• WHAT IS NEEDED: Find the line that contains "23 June, 2026". Output it and every line after it to the end of the records, exactly as they appear.

[Start of section]

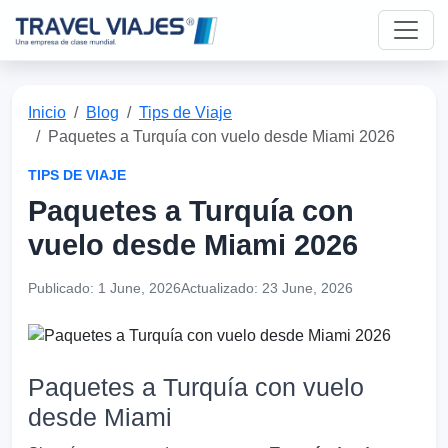
Inicio
Blog
Tips de Viaje
Paquetes a Turquía con vuelo desde Miami 2026
TIPS DE VIAJE
Paquetes a Turquía con
vuelo desde Miami 2026
Publicado:
1 June, 2026
Actualizado:
23 June, 2026
Paquetes a Turquía con vuelo
desde Miami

[End of section]

• TASK RESULT:
23 June, 2026
Paquetes a Turquía con vuelo
desde Miami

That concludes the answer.